# Magnetic Field near a curving infinite wire in 3d space

1. Apr 26, 2012

### speedofdark8

1. The problem statement, all variables and given/known data

Problem as given: A three-dimensional wire of infinite length carries a current I0 starting at (-∞,0,0) along a straight line to (0,0,0), bending and travelling along a straight line to (0,1,0), then bending and travelling to (0,1,1) and finally bending and travelling out to (∞,1,1). Determine the magnetic field at (0,0,1).

2. Relevant equations

Possibly using |B| = μ0I/2∏r ? Not sure whether/how to combine the fields of the different segments using this general formula for the B-field of a current carrying wire.

3. The attempt at a solution

I haven't seen a problem like this in our class, so I'm mostly fishing for a start.
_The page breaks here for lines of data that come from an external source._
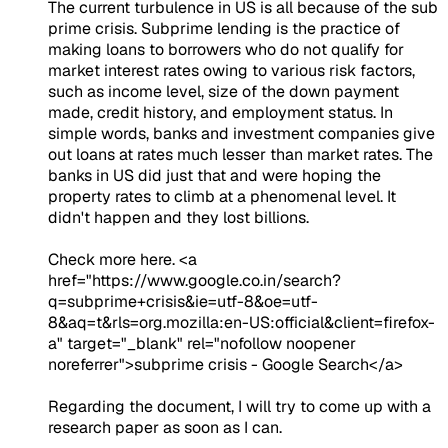
The current turbulence in US is all because of the sub
prime crisis. Subprime lending is the practice of
making loans to borrowers who do not qualify for
market interest rates owing to various risk factors,
such as income level, size of the down payment
made, credit history, and employment status. In
simple words, banks and investment companies give
out loans at rates much lesser than market rates. The
banks in US did just that and were hoping the
property rates to climb at a phenomenal level. It
didn't happen and they lost billions.
Check more here. <a
href="https://www.google.co.in/search?
q=subprime+crisis&ie=utf-8&oe=utf-
8&aq=t&rls=org.mozilla:en-US:official&client=firefox-
a" target="_blank" rel="nofollow noopener
noreferrer">subprime crisis - Google Search</a>
Regarding the document, I will try to come up with a
research paper as soon as I can.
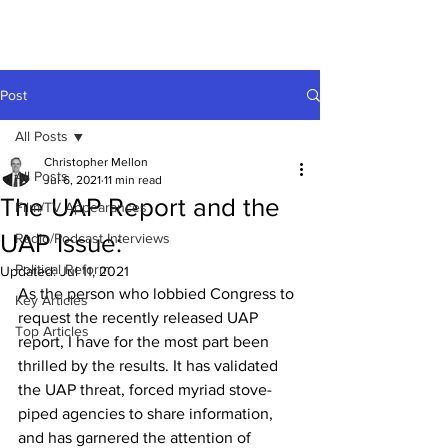
Post
All Posts
Christopher Mellon
All Posts
Jul 6, 2021
11 min read
The UAP Report and the
Film/TV Appearances
UAP Issue:
Radio/Podcast Interviews
Political Reform
Updated:
Jul 11, 2021
As the person who lobbied Congress to 
Key Articles
request the recently released UAP 
Top Articles
report, I have for the most part been 
thrilled by the results. It has validated 
the UAP threat, forced myriad stove-
piped agencies to share information, 
and has garnered the attention of 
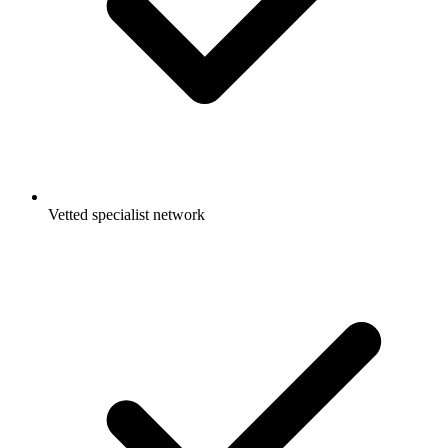
Vetted specialist network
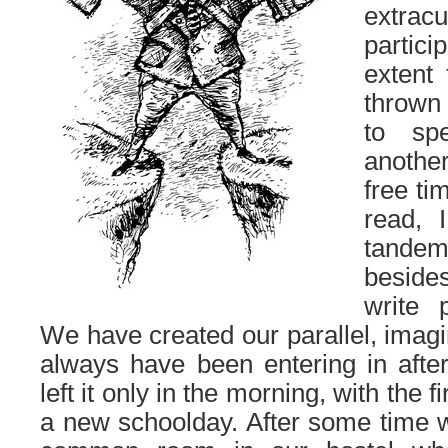
extrac
partic
extent
thrown
to sp
another
free ti
read, 
tande
beside
write 
We have created our parallel, imag
always have been entering in afte
left it only in the morning, with the f
a new schoolday. After some time 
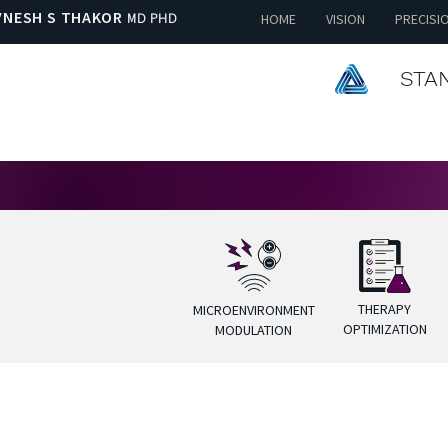
VNESH S THAKOR
MD PHD
HOME
VISION
PRECISI
STAN
THERAPY
MICROENVIRONMENT
OPTIMIZATION
MODULATION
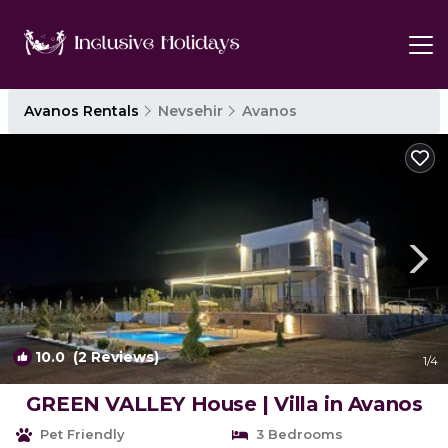
Avanos Rentals
Nevsehir
Avanos
10.0
(2 Reviews)
1
/4
GREEN VALLEY House | Villa in Avanos
Pet Friendly
3 Bedrooms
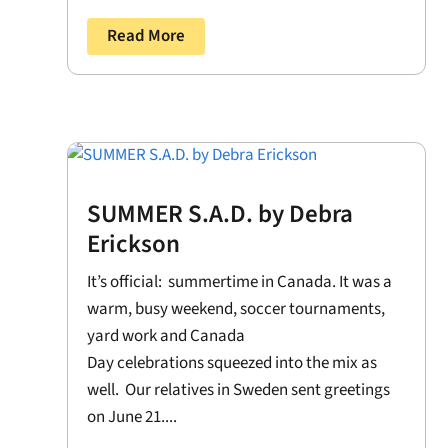
Read More
SUMMER S.A.D. by Debra
Erickson
It’s official: summertime in Canada. It was a
warm, busy weekend, soccer tournaments,
yard work and Canada
Day celebrations squeezed into the mix as
well. Our relatives in Sweden sent greetings
on June 21....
I am aware of finding the magnetic B field of a current carrying wire using the equation above, but we never talked about a wire oriented in space with coordinates as such. To start, I would assume the wire is bent at a 90 degree angle at each given point where applicable, find the magnetic field of each segment, and from there I am not too sure where to go.
1. The problem statement, all variables and given/known data

2. Relevant equations

3. The attempt at a solution

2. Apr 27, 2012

### tiny-tim

welcome to pf!

hi speedofdark8! welcome to pf!
yes, find the individual fields, and add them

integrate the Biot-Savart law for the short sections

(you can probably see how to get it from B = μoI/2πr for the long sections)

3. Apr 27, 2012

### speedofdark8

I am not familiar with the Biot Savart Law. For the other sections though, would I be correct with the equation I posted earlier?

4. Apr 27, 2012

### tiny-tim

5. Apr 29, 2012

### speedofdark8

Thank you for the replys. I have since gotten together with some classmates and we found a solution.